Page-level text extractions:
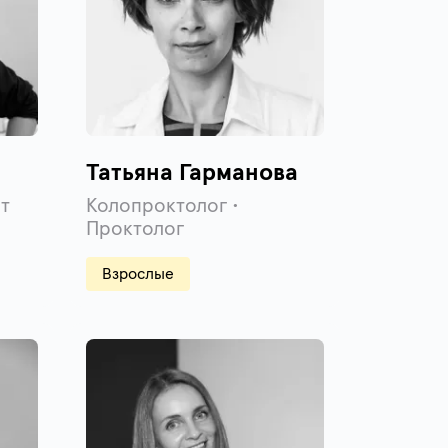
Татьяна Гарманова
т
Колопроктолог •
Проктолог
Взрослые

...

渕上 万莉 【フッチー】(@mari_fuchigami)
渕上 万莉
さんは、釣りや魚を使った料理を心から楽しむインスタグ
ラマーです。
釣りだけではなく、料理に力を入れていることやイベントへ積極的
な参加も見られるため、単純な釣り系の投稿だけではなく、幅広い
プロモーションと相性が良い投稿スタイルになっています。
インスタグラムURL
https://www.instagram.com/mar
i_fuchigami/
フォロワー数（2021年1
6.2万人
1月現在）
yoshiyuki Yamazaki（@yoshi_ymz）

--

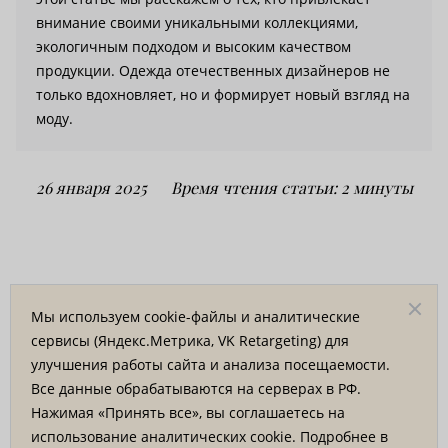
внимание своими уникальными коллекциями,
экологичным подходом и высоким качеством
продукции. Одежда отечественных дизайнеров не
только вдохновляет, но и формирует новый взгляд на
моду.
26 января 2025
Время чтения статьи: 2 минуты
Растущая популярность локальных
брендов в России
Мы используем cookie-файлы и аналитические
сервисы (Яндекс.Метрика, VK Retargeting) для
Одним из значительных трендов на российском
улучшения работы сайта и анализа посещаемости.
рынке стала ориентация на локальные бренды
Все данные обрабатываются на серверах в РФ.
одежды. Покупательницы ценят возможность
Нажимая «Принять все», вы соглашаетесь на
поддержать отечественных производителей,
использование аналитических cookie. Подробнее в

THE PROBLEM
Begin at the line above that has "Время чтения статьи: 2 минуты" and stop after the line that has "Все данные обрабатываются на серверах в РФ.", copying each line exactly and adding nothing else.

SOLUTION
Время чтения статьи: 2 минуты
Растущая популярность локальных
брендов в России
Мы используем cookie-файлы и аналитические
сервисы (Яндекс.Метрика, VK Retargeting) для
Одним из значительных трендов на российском
улучшения работы сайта и анализа посещаемости.
рынке стала ориентация на локальные бренды
Все данные обрабатываются на серверах в РФ.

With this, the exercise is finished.